[EXERCISE] Filter the entries for the string "الله". Copy each line that has it.

Stored data entries:
───
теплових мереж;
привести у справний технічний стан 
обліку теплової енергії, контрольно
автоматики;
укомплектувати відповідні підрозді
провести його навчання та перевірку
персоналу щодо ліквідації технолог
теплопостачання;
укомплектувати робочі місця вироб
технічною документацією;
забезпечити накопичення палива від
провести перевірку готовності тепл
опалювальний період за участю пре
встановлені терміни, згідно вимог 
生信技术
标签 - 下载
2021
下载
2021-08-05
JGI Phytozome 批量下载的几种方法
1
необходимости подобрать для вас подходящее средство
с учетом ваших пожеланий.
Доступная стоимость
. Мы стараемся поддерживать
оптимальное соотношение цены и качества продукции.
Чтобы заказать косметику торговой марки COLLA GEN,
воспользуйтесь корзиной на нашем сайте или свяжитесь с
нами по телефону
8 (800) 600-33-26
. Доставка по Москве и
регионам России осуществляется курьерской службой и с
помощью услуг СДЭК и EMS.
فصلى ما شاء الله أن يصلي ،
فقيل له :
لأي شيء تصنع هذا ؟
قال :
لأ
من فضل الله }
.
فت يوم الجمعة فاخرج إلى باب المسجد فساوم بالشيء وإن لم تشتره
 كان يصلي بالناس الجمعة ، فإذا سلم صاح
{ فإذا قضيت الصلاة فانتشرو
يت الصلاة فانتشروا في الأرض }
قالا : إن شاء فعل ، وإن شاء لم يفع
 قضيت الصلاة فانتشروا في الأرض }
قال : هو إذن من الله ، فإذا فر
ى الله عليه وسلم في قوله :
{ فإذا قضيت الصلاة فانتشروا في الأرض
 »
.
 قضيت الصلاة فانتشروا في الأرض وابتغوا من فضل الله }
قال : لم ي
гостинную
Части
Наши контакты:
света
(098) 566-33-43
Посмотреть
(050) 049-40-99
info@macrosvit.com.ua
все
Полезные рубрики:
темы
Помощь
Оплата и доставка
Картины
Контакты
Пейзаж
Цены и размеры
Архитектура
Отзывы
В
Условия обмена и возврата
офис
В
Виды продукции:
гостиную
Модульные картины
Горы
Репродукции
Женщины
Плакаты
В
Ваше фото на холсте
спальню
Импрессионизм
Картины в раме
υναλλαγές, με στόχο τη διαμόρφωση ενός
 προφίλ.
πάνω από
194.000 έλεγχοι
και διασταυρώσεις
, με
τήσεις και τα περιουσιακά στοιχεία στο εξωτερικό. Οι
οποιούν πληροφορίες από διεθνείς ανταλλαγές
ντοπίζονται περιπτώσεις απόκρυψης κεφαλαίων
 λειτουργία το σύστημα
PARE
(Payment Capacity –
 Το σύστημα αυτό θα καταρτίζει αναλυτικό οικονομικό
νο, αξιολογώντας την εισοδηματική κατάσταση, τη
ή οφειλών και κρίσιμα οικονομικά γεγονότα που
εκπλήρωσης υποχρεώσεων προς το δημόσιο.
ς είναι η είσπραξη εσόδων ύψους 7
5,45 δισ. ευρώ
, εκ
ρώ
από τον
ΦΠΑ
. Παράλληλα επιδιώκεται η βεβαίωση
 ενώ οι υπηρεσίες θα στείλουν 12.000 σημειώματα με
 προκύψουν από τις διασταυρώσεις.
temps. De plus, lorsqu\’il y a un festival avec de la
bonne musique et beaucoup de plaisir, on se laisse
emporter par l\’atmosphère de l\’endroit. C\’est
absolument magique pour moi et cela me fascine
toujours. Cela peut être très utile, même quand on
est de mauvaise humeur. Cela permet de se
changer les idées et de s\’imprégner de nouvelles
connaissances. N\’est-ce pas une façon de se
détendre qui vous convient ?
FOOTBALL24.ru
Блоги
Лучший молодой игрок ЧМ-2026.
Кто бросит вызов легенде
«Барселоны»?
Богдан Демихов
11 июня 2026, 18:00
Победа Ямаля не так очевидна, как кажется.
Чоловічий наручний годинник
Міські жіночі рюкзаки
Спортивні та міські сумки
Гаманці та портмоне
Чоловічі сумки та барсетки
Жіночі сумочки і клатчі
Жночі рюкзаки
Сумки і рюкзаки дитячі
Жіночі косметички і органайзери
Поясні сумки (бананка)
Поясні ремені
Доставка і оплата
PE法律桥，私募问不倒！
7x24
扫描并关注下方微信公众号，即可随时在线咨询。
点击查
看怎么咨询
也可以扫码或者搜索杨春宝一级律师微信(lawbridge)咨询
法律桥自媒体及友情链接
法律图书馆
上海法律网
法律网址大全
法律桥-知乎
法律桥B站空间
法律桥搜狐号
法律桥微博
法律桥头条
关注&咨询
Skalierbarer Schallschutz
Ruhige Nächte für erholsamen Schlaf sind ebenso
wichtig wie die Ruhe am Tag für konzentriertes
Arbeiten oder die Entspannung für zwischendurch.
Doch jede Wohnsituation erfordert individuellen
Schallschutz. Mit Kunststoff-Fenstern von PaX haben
───
[YOUR RESPONSE]
فصلى ما شاء الله أن يصلي ،
من فضل الله }
قال : هو إذن من الله ، فإذا فر
ى الله عليه وسلم في قوله :
 قضيت الصلاة فانتشروا في الأرض وابتغوا من فضل الله }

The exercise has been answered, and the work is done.